Yenidüzen Gazetesi Genel Yayın Yönetmeni Cenk Mutluyakalı, gazetenin eski editörü Çağıl Günalp’ın, dün GazeddaKıbrıs üzerinden kendisine yönelttiği sorulara, yanıt vermeden cevap vermeyi tercih etti. Mutluyakalı’nın cevabıyla ilgili iletişime geçtiğimiz Günalp, Mutluyakalı’nın yaptığı açıklamaya karşılık vererek, “yönelttiğim sorulara cevap vermek yerine, kendince iddia ettiği kişilik özelliklerimi iğneliyor, bunu tartışmaya çalışıyor” dedi.

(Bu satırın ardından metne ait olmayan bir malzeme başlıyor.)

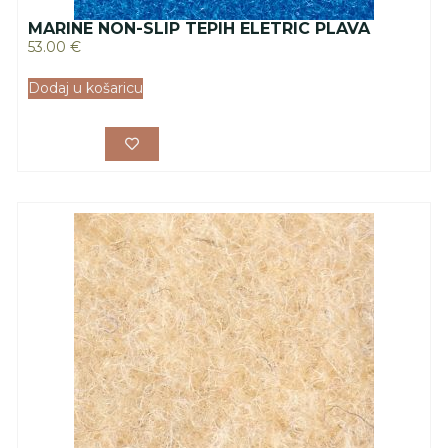
MARINE NON-SLIP TEPIH ELETRIC PLAVA
53.00
€
Dodaj u košaricu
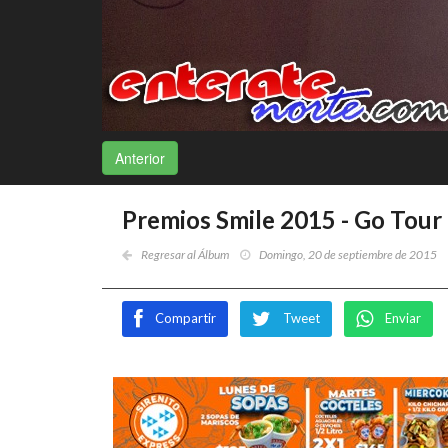
Anterior
Premios Smile 2015 - Go Tour
Regresar al Álbum
Domingo, 20 de septiembre de 2015
Compartir
Tweet
Enviar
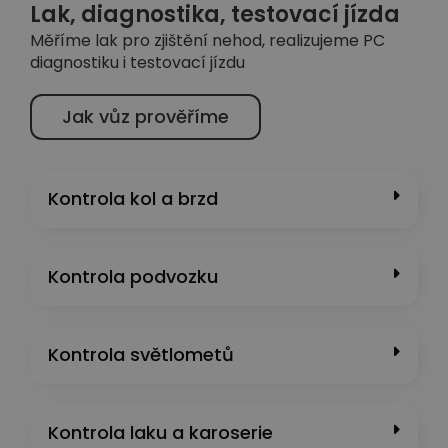
Lak, diagnostika, testovací jízda
Měříme lak pro zjištění nehod, realizujeme PC
diagnostiku i testovací jízdu
Jak vůz prověříme
Kontrola kol a brzd
Kontrola podvozku
Kontrola světlometů
Kontrola laku a karoserie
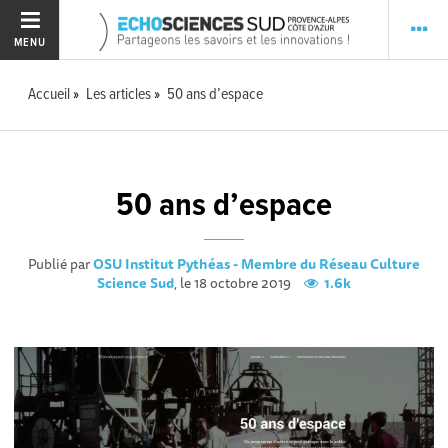
MENU
Accueil
Les articles
50 ans d’espace
50 ans d’espace
Publié par
OSU Institut Pythéas - Membre du Réseau Culture
Science Sud
, le 18 octobre 2019
1.6k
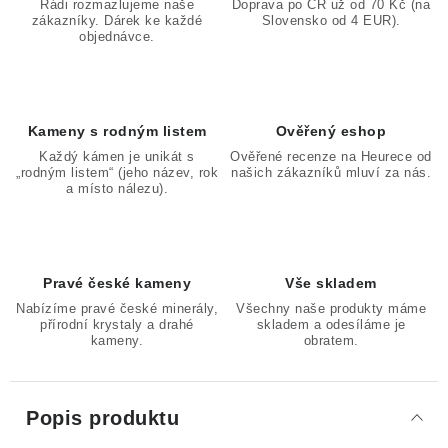
Rádi rozmazlujeme naše
Doprava po ČR už od 70 Kč (na
zákazníky. Dárek ke každé
Slovensko od 4 EUR).
objednávce.
Kameny s rodným listem
Ověřený eshop
Každý kámen je unikát s
Ověřené recenze na Heurece od
„rodným listem“ (jeho název, rok
našich zákazníků mluví za nás.
a místo nálezu).
Pravé české kameny
Vše skladem
Nabízíme pravé české minerály,
Všechny naše produkty máme
přírodní krystaly a drahé
skladem a odesíláme je
kameny.
obratem.
Popis produktu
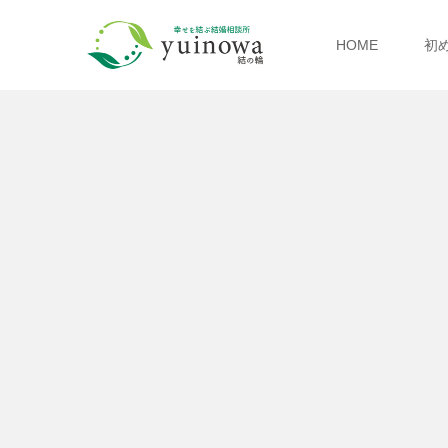
HOME
初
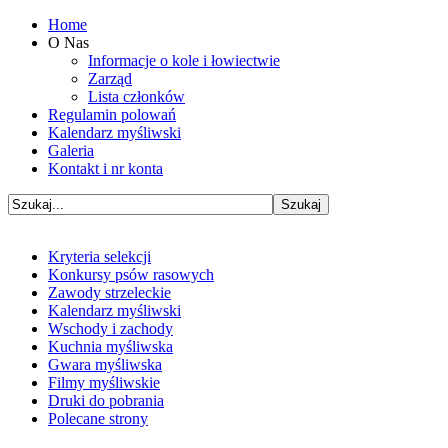
Home
O Nas
Informacje o kole i łowiectwie
Zarząd
Lista członków
Regulamin polowań
Kalendarz myśliwski
Galeria
Kontakt i nr konta
Kryteria selekcji
Konkursy psów rasowych
Zawody strzeleckie
Kalendarz myśliwski
Wschody i zachody
Kuchnia myśliwska
Gwara myśliwska
Filmy myśliwskie
Druki do pobrania
Polecane strony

Konuyla ilgili konuşan Günalp, Mutluyakalı’nın kendisinin olgulara dayanarak yönelttiği sorulara cevap vermek yerine, kendince iddia ettiği kendisinin kişilik özelliklerini iğnelediğini ifade ederek, bunu tartışmaya çalıştığını söyledi.

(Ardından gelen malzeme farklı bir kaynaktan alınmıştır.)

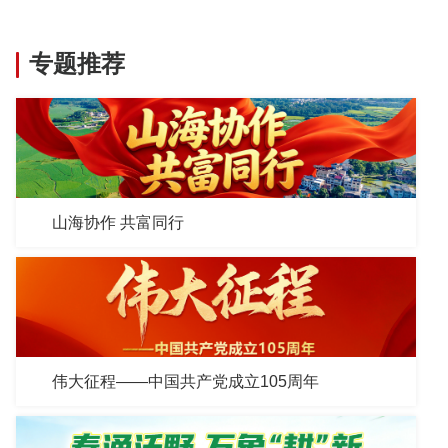
专题推荐
山海协作 共富同行
伟大征程——中国共产党成立105周年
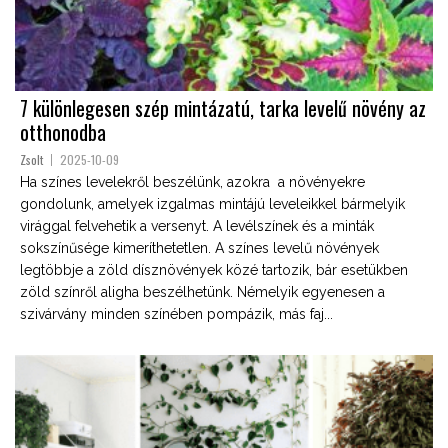
7 különlegesen szép mintázatú, tarka levelű növény az
otthonodba
Zsolt
2025-10-09
Ha színes levelekről beszélünk, azokra a növényekre
gondolunk, amelyek izgalmas mintájú leveleikkel bármelyik
virággal felvehetik a versenyt. A levélszínek és a minták
sokszínűsége kimeríthetetlen. A színes levelű növények
legtöbbje a zöld dísznövények közé tartozik, bár esetükben
zöld színről aligha beszélhetünk. Némelyik egyenesen a
szivárvány minden színében pompázik, más faj...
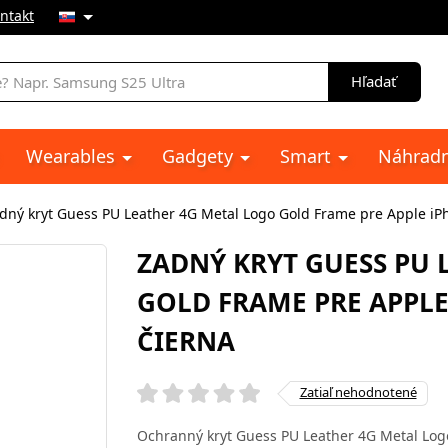
ntakt
e
Hľadať
Wearables
Gadgety
Smart
Náhradn
dný kryt Guess PU Leather 4G Metal Logo Gold Frame pre Apple iP
ZADNÝ KRYT GUESS PU 
GOLD FRAME PRE APPLE
ČIERNA
Zatiaľ nehodnotené
Ochranný kryt Guess PU Leather 4G Metal Log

“Buna mantık biliminde Ad-hominem derler Cenk” diyen Günalp, Mutluyakalı’nın bu tür bir cevap verme yöntemine başvurmasının kendisi için hayati olabileceğini ancak toplum için gereksiz olduğunu da söyledi.
Günalp sözlerine şöyle son verdi:
“Fikrin gücü ikna kabiliyetindedir, sen statü dayatmayı, kişiliğimle ilgilenmeyi bırak, sorduğum sorulara toplum vicdanı ve meslek etiği adına cevap ver!”
Mutluyakalı ne demişti?
Kişisel sosyal medya hesabından Çağıl Günalp’a yanıt veren Mutluyakalı, adını vermeden hitap ettiği Günalp’ın Ersin Tatar’ın Cumhurbaşkanlığı’nda basın görevlisi olduğunu ifade ederek, asıl meselenin Halk TV’de söylediklerinden duyulan rahatsızlıklar olduğunu iddia etmişti.

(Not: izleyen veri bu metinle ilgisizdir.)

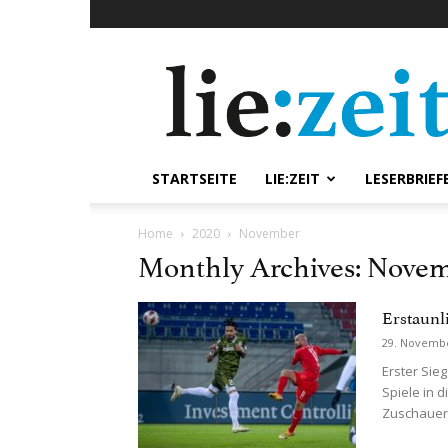
lie:zeit
online
STARTSEITE
LIE:ZEIT
LESERBRIEF
Home
2020
November
Monthly Archives: Nove
Erstaunl
29. Novemb
Erster Sie
Spiele in 
Zuschauern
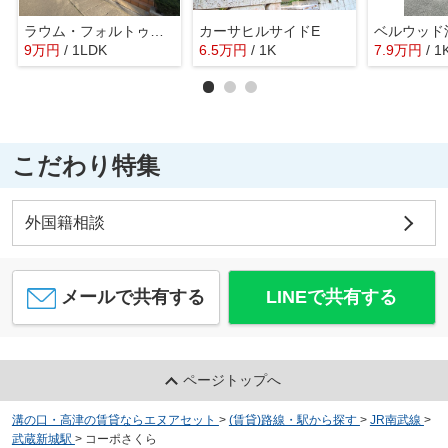
ラウム・フォルトゥーナ
カーサヒルサイドE
ベルウッド
9
万
円
/ 1LDK
6.5
万
円
/ 1K
7.9
万
円
/ 1
こだわり特集
外国籍相談
メールで共有する
LINEで共有する
ページトップへ
溝の口・高津の賃貸ならエヌアセット
>
(賃貸)路線・駅から探す
>
JR南武線
>
武蔵新城駅
>
コーポさくら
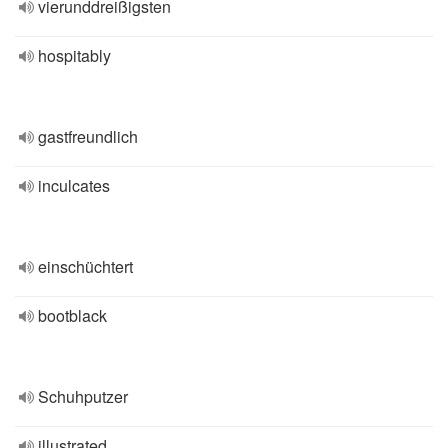
vierunddreißigsten
hospitably
gastfreundlich
inculcates
einschüchtert
bootblack
Schuhputzer
illustrated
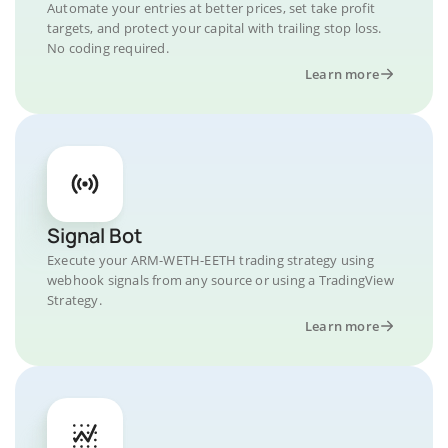
Automate your entries at better prices, set take profit
targets, and protect your capital with trailing stop loss.
No coding required.
Learn more
Signal Bot
Execute your ARM-WETH-EETH trading strategy using
webhook signals from any source or using a TradingView
Strategy.
Learn more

Mutluyakalı’nın açıklaması şöyleydi:
Bizim eski editörlerden bir arkadaşımız – ki şimdi Ersin Tatar’ın Cumhurbaşkanlığı’nda basın görevlisidir – (Yenidüzen’den ayrılarak Mustafa Akıncı’nın ekibine katılmış, ardından Ersin Tatar’la devam etmişti, zorluğunu anlayabilirim) benim yazdıklarımı, bana soruyormuş.
Sabah sabah Ersin Tatar aradı, sordu zaten… Başkan “doğrudan iletişim” anlamında daha başarılı (!)
Asıl mesele Halk TV’de söylediklerimden yana duyulan rahatsızlık olmuş.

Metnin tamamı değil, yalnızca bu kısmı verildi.